21 December 2019
Did you realize that, as lash artists, we work directly with our clients’ most valuable assets?
No, not their long, gorgeous lashes (courtesy of us).
We’re all up in our clients’ eyes day in and day out. That means that we not only have to be amazing at applying a gorgeous fan, we also have to be SAFE.
Safety is the NUMBER ONE priority for all of our clients, even above a beautiful finished product.
Besides steady hands and safe ingredients, the most important thing to talk about when it comes to safety is SANITIZATION.
Let’s be honest: sanitization is not a super sexy topic. (Unless it's Mr. Clean twerking while he cleans) No one really wants to talk about it. But lash nerds, this is IMPORTANT. So in this blog post, we’re going to break down the proper way of sanitizing our tools.
OH THERE HE IS.
We’re all lash artists here, not chemists. We may be wizards with a pair of tweezers, but few of us know the real ins and outs of how to sanitize and with what solutions. Some of us also overlook things that should be sanitized like your lash palette you use to lash on or the brush you use to clean your client’s lashes. Practicing correct sanitization will protect YOU from any bad insurance nightmares and will also, most importantly, keep your clients safe and healthy.
Let me tell you a secret: if you violate these sanitation steps, your insurance is automatically void.
So if your client gets sick, for whatever reason, then everything is on YOU if you skip any one of these steps. So let’s walk through exactly what you need to do to sanitize.
You get a super sleek and sexy pair of tweezers in the mail from Untamed Artistry. What’s the first thing you want to do with?
Use it, of course!
The first thing you need to do with it is sanitize it. Between the factory where the tweezers were made and the testing process (because here are UA, we hand test each tweezer), there are TONS of people touching these bad boys before they end up with your clients.
So, you need to sanitize them BEFORE first use and then again each and every time you use them. Since sanitization takes twenty minutes to do properly, we recommend to have multiple sets of your fav tweezers on hand during a busy day.
You probably reuse brushes you use to clean your clients’ lashes. This is fine! But you do need to label and assign one brush to EACH client to prevent cross contamination. Throw these out after 3-4 uses.
You absolutely, 100% need to clean your lash palette every single day. As you lash all day, client’s skin debris, and make up residue gets transferred onto your palette. GROSS.

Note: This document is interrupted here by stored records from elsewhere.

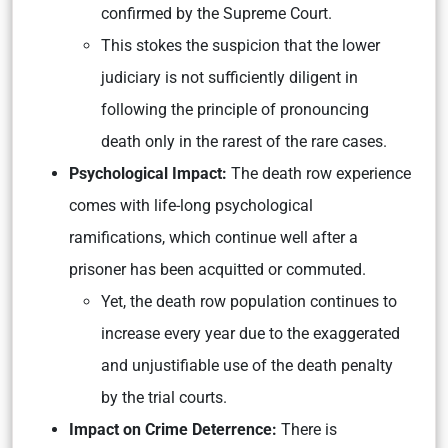
confirmed by the Supreme Court.
This stokes the suspicion that the lower
judiciary is not sufficiently diligent in
following the principle of pronouncing
death only in the rarest of the rare cases.
Psychological Impact:
The death row experience
comes with life-long psychological
ramifications, which continue well after a
prisoner has been acquitted or commuted.
Yet, the death row population continues to
increase every year due to the exaggerated
and unjustifiable use of the death penalty
by the trial courts.
Impact on Crime Deterrence:
There is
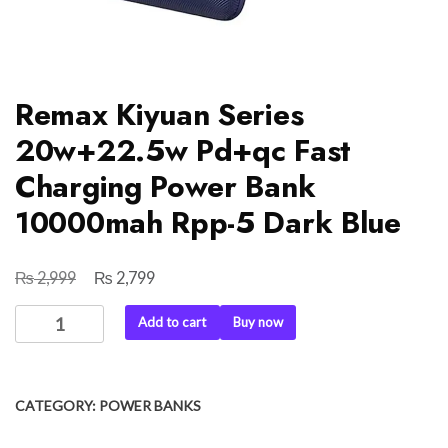
Remax Kiyuan Series
20w+22.5w Pd+qc Fast
Charging Power Bank
10000mah Rpp-5 Dark Blue
₨
₨
Original
Current
2,999
2,799
price
price
Remax
Add to cart
Buy now
was:
is:
Kiyuan
₨ 2,999.
₨ 2,799.
Series
20w+22.5w
CATEGORY:
POWER BANKS
Pd+qc
Fast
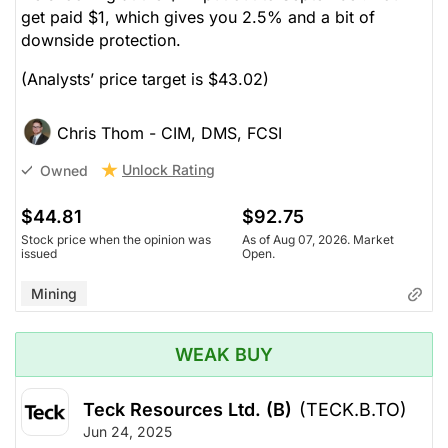
get paid $1, which gives you 2.5% and a bit of
downside protection.
(Analysts’ price target is $43.02)
Chris Thom - CIM, DMS, FCSI
Unlock Rating
Owned
$44.81
$92.75
Stock price when the opinion was
As of Aug 07, 2026. Market
issued
Open.
Mining
WEAK BUY
Teck Resources Ltd. (B)
(TECK.B.TO)
Jun 24, 2025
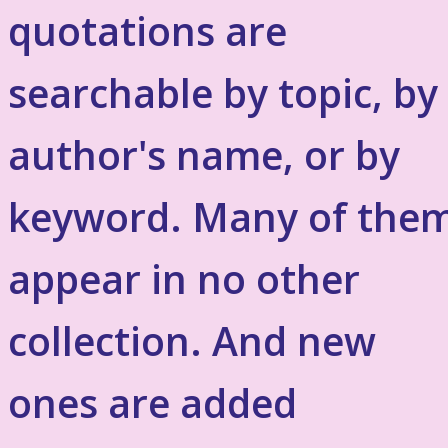
quotations are
searchable by topic, by
author's name, or by
keyword. Many of the
appear in no other
collection. And new
ones are added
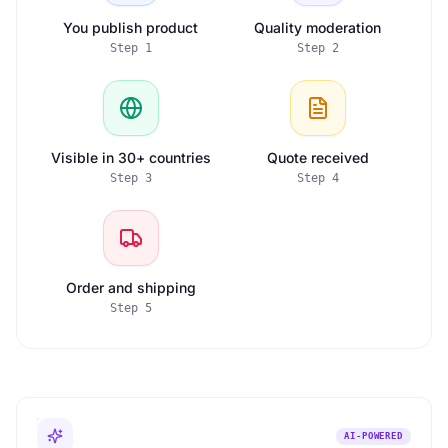
You publish product
Quality moderation
Step
1
Step
2
Visible in 30+ countries
Quote received
Step
3
Step
4
Order and shipping
Step
5
AI-POWERED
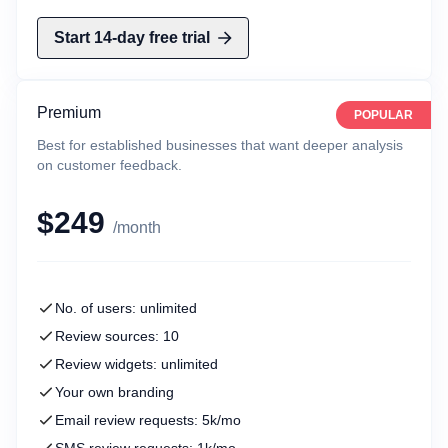
Start 14-day free trial
Premium
POPULAR
Best for established businesses that want deeper analysis
on customer feedback.
$249
/month
No. of users: unlimited
Review sources: 10
Review widgets: unlimited
Your own branding
Email review requests: 5k/mo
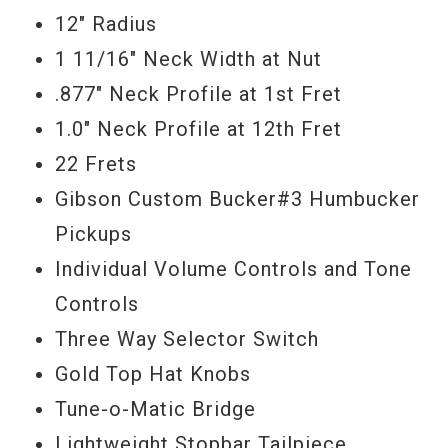
12" Radius
reformulated through laboratory analysis
1 11/16" Neck Width at Nut
of originals to match color and
.877" Neck Profile at 1st Fret
composition, Donna’s details are awe
1.0" Neck Profile at 12th Fret
inspiring. They include a double carved,
22 Frets
hand-sanded top to achieve and accurate
Gibson Custom Bucker#3 Humbucker
dish carve, a double carved and hand
Pickups
sanded neck to capture "Donna’s" neck
Individual Volume Controls and Tone
profile, a hide glue top, hand filled rolled
Controls
fingerboard binding to get that smooth
Three Way Selector Switch
vintage feel, thinner headstock veneer to
Gold Top Hat Knobs
recapture the original 50’s spec and a
Tune-o-Matic Bridge
thinner, hand wet-sanded finish that a
Lightweight Stopbar Tailpiece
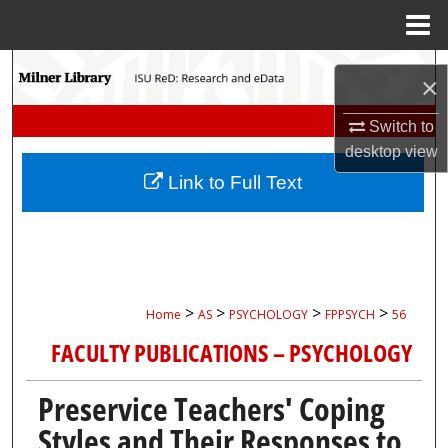
Menu
Home
Search
×
Browse Collections
Switch to
desktop
view
My Account
Link to Full Text
About
Digital Commons Network™
>
>
>
>
Home
AS
PSYCHOLOGY
FPPSYCH
56
FACULTY PUBLICATIONS – PSYCHOLOGY
Preservice Teachers' Coping
Styles and Their Responses to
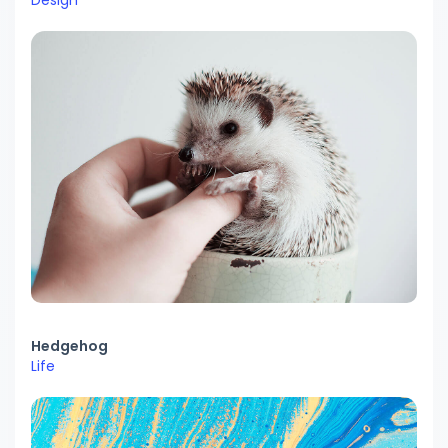
Design
Hedgehog
Life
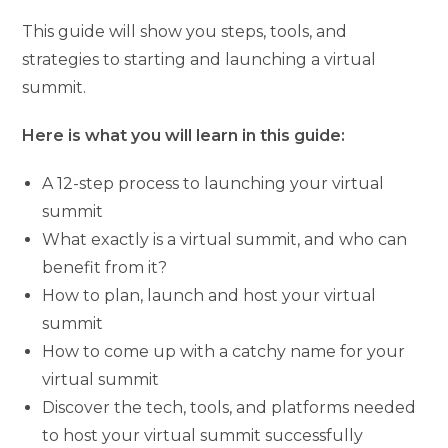
This guide will show you steps, tools, and
strategies to starting and launching a virtual
summit.
Here is what you will learn in this guide:
A 12-step process to launching your virtual
summit
What exactly is a virtual summit, and who can
benefit from it?
How to plan, launch and host your virtual
summit
How to come up with a catchy name for your
virtual summit
Discover the tech, tools, and platforms needed
to host your virtual summit successfully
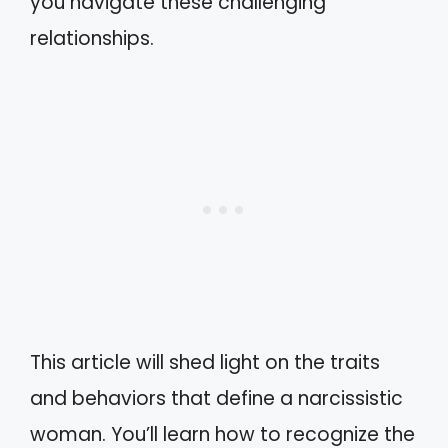
you navigate these challenging
relationships.
This article will shed light on the traits
and behaviors that define a narcissistic
woman. You’ll learn how to recognize the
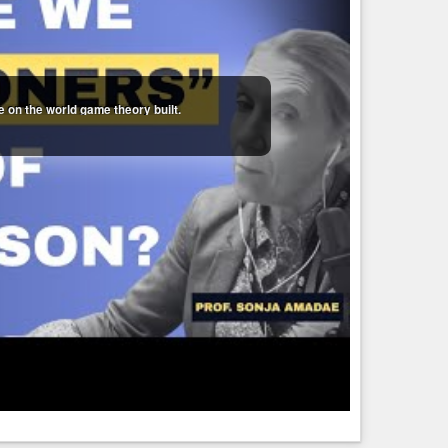
 on the world game theory built.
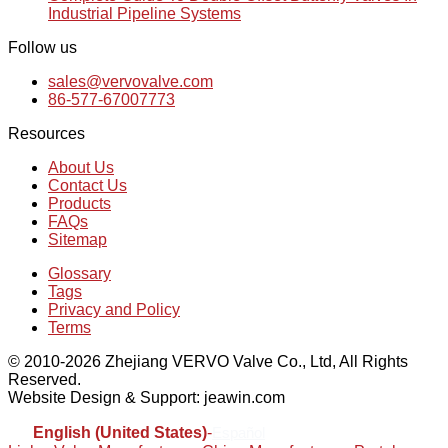
Industrial Pipeline Systems
Follow us
sales@vervovalve.com
86-577-67007773
Resources
About Us
Contact Us
Products
FAQs
Sitemap
Glossary
Tags
Privacy and Policy
Terms
© 2010-2026 Zhejiang VERVO Valve Co., Ltd, All Rights
Reserved.
Website Design & Support: jeawin.com
English (United States)
-
Español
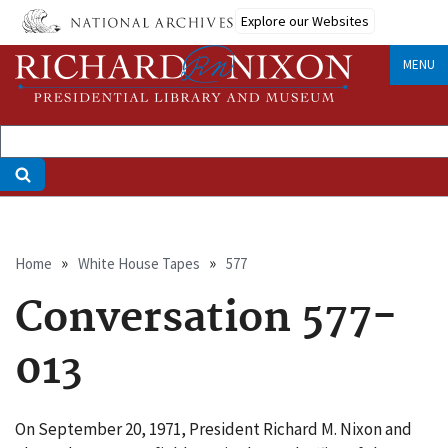
Skip
Explore our Websites
to
main
MENU
content
Breadcrumb
Home
White House Tapes
577
Conversation 577-
013
On September 20, 1971, President Richard M. Nixon and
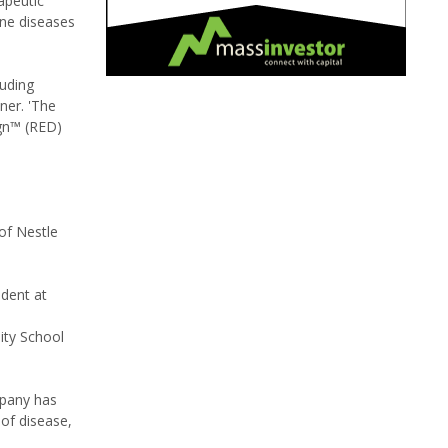
apeutic
ne diseases
luding
ner. 'The
ign™ (RED)
 of Nestle
ident at
ity School
mpany has
 of disease,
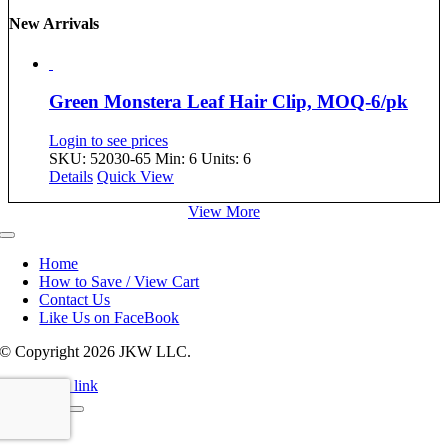
New Arrivals
Green Monstera Leaf Hair Clip, MOQ-6/pk
Login to see prices
SKU: 52030-65
Min: 6 Units: 6
Details
Quick View
View More
Toggle
Navigation
Home
How to Save / View Cart
Contact Us
Like Us on FaceBook
© Copyright
2026 JKW LLC.
Page load link
Go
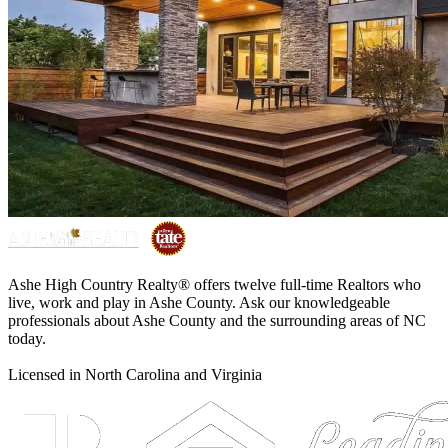
Ashe High Country Realty® offers twelve full-time Realtors who
live, work and play in Ashe County. Ask our knowledgeable
professionals about Ashe County and the surrounding areas of NC
today.
Licensed in North Carolina and Virginia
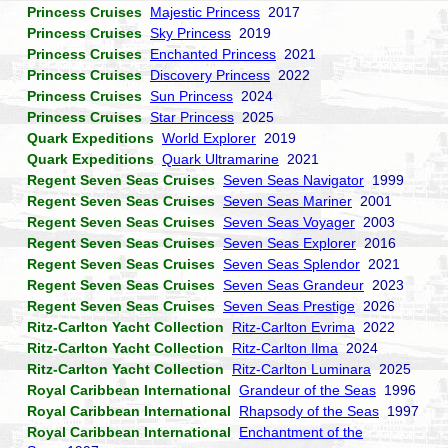
Princess Cruises
Majestic Princess
2017
Princess Cruises
Sky Princess
2019
Princess Cruises
Enchanted Princess
2021
Princess Cruises
Discovery Princess
2022
Princess Cruises
Sun Princess
2024
Princess Cruises
Star Princess
2025
Quark Expeditions
World Explorer
2019
Quark Expeditions
Quark Ultramarine
2021
Regent Seven Seas Cruises
Seven Seas Navigator
1999
Regent Seven Seas Cruises
Seven Seas Mariner
2001
Regent Seven Seas Cruises
Seven Seas Voyager
2003
Regent Seven Seas Cruises
Seven Seas Explorer
2016
Regent Seven Seas Cruises
Seven Seas Splendor
2021
Regent Seven Seas Cruises
Seven Seas Grandeur
2023
Regent Seven Seas Cruises
Seven Seas Prestige
2026
Ritz-Carlton Yacht Collection
Ritz-Carlton Evrima
2022
Ritz-Carlton Yacht Collection
Ritz-Carlton Ilma
2024
Ritz-Carlton Yacht Collection
Ritz-Carlton Luminara
2025
Royal Caribbean International
Grandeur of the Seas
1996
Royal Caribbean International
Rhapsody of the Seas
1997
Royal Caribbean International
Enchantment of the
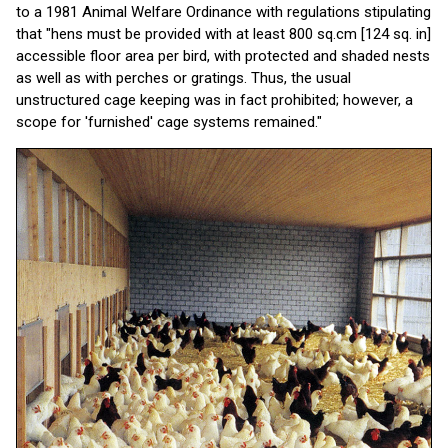
to a 1981 Animal Welfare Ordinance with regulations stipulating
that "hens must be provided with at least 800 sq.cm [124 sq. in]
accessible floor area per bird, with protected and shaded nests
as well as with perches or gratings. Thus, the usual
unstructured cage keeping was in fact prohibited; however, a
scope for 'furnished' cage systems remained."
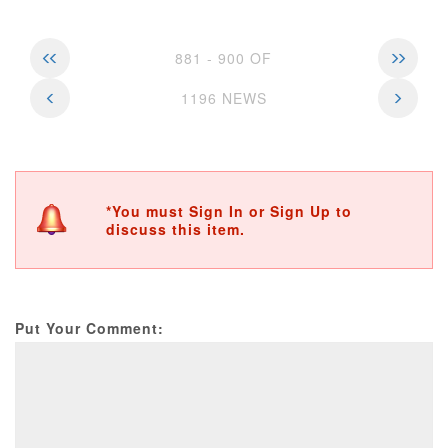
881 - 900 OF
1196 NEWS
*You must Sign In or Sign Up to
discuss this item.
Put Your Comment:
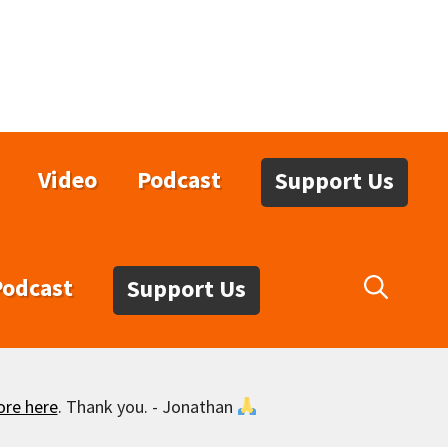
Video
Podcast
Support Us
Podcast
Support Us
ore here
. Thank you. - Jonathan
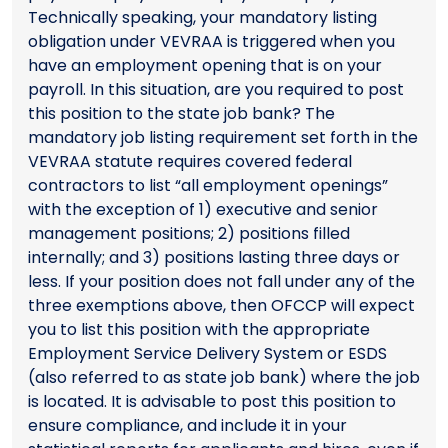
Technically speaking, your mandatory listing
obligation under VEVRAA is triggered when you
have an employment opening that is on your
payroll. In this situation, are you required to post
this position to the state job bank? The
mandatory job listing requirement set forth in the
VEVRAA statute requires covered federal
contractors to list “all employment openings”
with the exception of 1) executive and senior
management positions; 2) positions filled
internally; and 3) positions lasting three days or
less. If your position does not fall under any of the
three exemptions above, then OFCCP will expect
you to list this position with the appropriate
Employment Service Delivery System or ESDS
(also referred to as state job bank) where the job
is located. It is advisable to post this position to
ensure compliance, and include it in your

Just think about all that highlighter that makes your palette shine at the end of the day. That’s why it’s important to give your palette a cleanse after each work day or client.
Make sure you store your tape, mascara wand, and microswaps with the lid ON. This is a FIRM regulation in many states and provinces (plus, prevents nasty lint from getting your tape).
Plus, never, ever, EVER use the same mascara wand or micro swaps on multiple clients.
Each client should get a fresh pillowcase/towel. Bed linens should be changed daily.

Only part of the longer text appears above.